- [Task]
Go through the entries and say how many lines contain the string "Korupsi". The number is the whole answer.

Segment Start: Provided entries

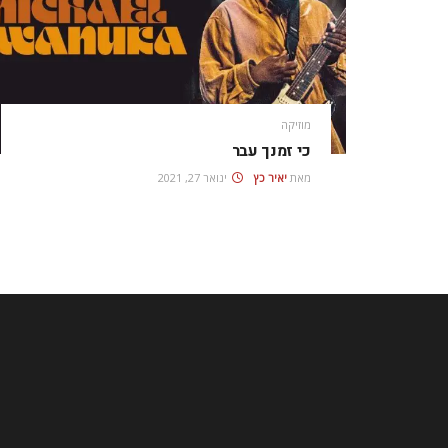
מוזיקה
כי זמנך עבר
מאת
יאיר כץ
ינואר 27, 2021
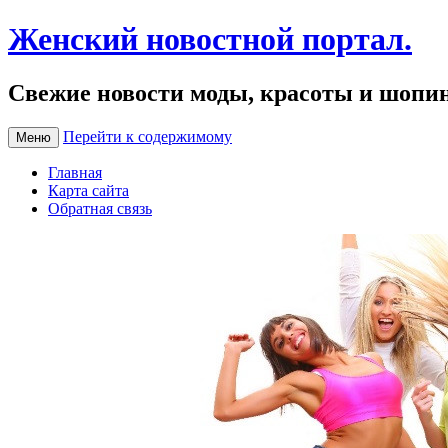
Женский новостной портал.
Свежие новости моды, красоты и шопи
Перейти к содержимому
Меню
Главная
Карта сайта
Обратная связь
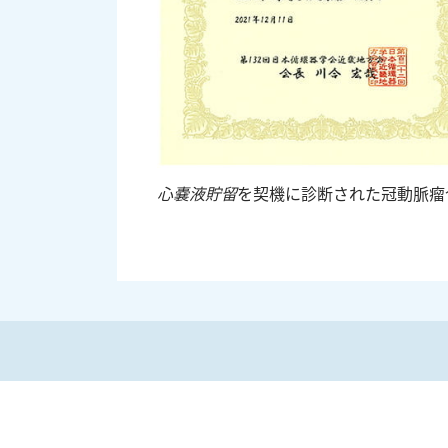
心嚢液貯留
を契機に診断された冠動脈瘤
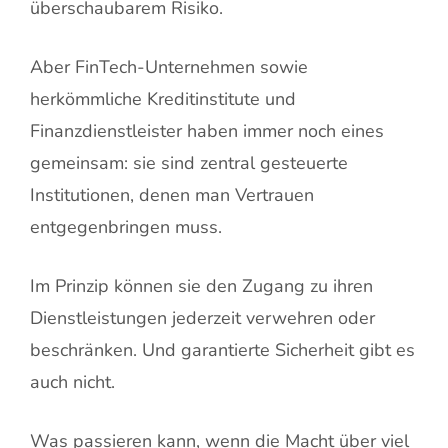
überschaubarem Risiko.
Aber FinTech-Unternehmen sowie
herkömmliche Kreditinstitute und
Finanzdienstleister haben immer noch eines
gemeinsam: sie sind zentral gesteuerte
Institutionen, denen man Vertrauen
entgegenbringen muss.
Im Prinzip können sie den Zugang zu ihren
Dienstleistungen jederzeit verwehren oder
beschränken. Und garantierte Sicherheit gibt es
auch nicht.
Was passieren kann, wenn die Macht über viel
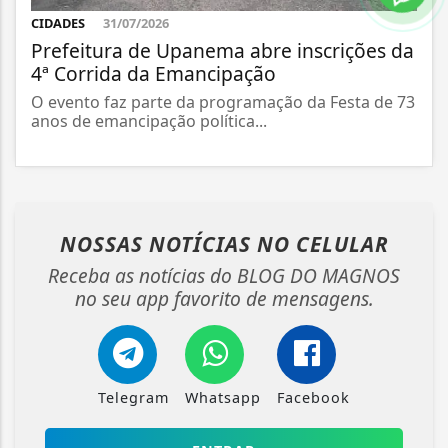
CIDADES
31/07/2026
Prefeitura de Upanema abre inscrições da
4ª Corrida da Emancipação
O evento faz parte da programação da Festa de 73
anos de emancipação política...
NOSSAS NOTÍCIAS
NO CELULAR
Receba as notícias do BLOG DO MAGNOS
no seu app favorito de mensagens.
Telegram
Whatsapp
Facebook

Segment End: Provided entries
Segment Start: Provided entries

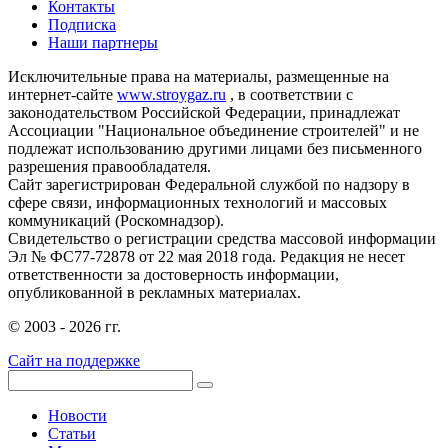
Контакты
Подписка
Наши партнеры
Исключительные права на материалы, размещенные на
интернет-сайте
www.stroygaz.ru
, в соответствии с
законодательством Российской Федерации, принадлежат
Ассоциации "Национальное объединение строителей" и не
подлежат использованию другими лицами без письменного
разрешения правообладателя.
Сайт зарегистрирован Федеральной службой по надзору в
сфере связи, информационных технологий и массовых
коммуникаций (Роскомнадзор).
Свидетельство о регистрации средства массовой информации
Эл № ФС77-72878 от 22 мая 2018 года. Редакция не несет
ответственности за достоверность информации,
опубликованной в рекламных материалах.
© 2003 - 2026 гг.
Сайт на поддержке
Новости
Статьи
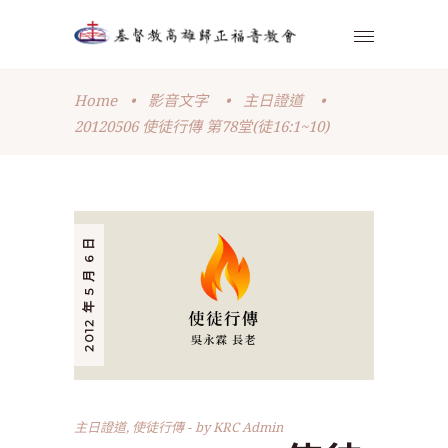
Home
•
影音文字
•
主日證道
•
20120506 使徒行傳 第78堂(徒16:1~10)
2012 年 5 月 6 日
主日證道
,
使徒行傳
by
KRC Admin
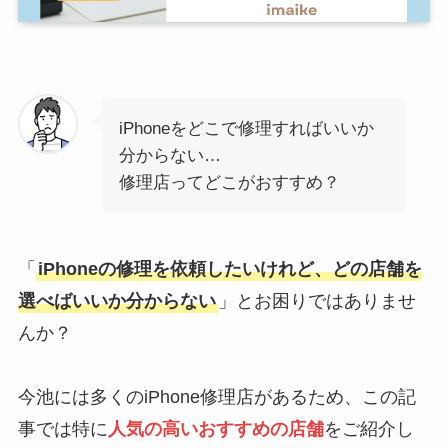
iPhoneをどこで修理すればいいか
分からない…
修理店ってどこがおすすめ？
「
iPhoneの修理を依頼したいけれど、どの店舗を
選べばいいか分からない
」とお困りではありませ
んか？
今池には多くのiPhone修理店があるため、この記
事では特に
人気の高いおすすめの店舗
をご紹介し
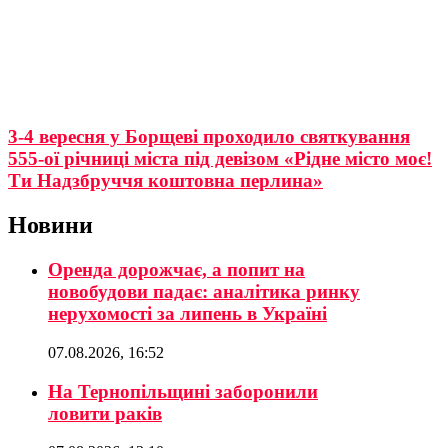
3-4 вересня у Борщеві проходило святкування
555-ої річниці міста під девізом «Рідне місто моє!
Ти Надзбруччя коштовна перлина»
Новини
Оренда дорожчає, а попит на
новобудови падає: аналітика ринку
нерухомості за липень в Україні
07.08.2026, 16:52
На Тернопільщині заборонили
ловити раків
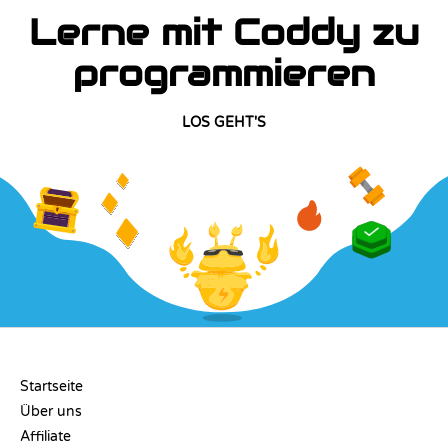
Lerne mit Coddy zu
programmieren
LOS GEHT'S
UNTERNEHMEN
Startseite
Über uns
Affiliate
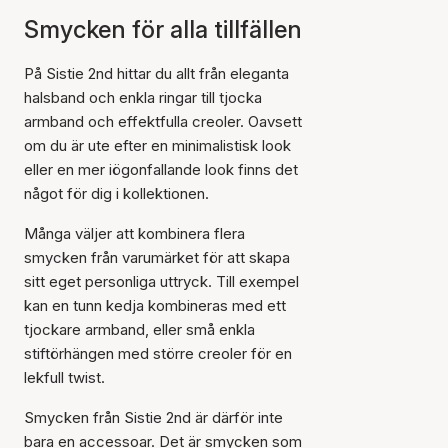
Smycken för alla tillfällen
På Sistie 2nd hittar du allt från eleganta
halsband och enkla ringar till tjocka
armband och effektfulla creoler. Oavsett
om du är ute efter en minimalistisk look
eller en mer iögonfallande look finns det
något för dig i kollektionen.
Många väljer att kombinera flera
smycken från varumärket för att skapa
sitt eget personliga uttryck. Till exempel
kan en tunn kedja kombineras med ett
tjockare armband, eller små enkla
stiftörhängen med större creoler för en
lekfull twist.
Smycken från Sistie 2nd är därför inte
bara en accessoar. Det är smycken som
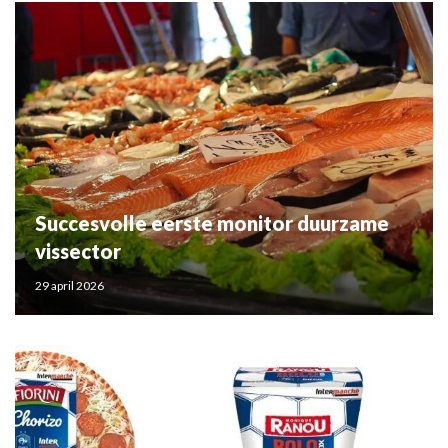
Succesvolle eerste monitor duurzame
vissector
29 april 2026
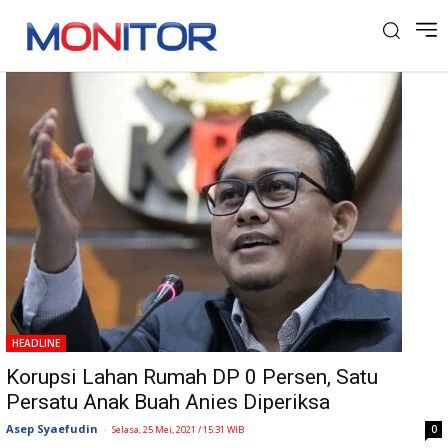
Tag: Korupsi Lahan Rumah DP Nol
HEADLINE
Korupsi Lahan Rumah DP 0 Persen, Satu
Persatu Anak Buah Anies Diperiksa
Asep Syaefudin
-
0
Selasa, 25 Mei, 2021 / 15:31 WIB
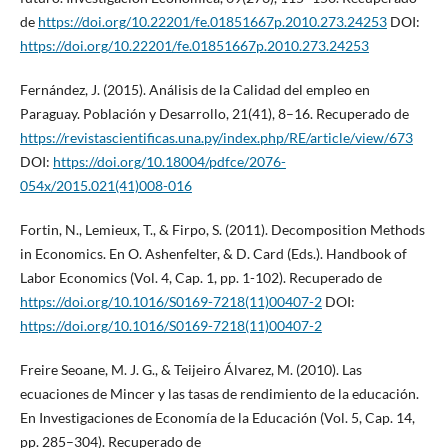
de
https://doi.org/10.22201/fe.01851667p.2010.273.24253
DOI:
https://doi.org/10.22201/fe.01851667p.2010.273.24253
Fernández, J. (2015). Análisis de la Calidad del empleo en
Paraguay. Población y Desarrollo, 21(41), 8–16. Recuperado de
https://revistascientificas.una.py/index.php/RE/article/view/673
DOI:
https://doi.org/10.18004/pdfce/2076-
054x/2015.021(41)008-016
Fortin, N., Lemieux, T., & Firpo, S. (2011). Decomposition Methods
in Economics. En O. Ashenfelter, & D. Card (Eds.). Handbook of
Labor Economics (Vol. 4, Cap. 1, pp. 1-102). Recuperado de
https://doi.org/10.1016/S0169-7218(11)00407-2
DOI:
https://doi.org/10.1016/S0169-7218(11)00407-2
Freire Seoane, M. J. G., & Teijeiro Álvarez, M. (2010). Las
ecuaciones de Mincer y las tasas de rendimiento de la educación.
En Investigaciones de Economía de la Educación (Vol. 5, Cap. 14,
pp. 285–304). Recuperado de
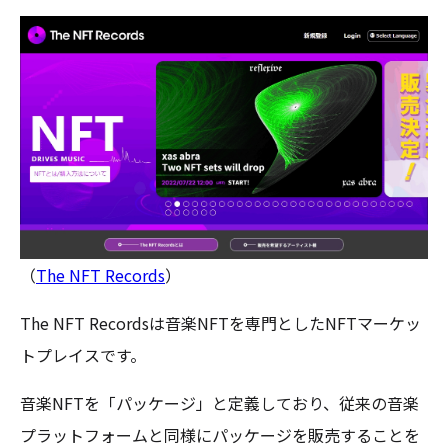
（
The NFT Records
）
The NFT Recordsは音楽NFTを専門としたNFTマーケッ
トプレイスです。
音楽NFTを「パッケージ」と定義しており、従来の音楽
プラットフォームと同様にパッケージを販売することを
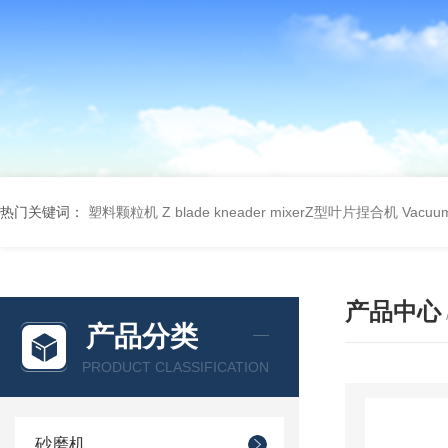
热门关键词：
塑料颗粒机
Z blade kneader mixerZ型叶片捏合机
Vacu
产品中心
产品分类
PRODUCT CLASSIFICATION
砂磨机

Segment End: Provided entries

- [Answer space]
2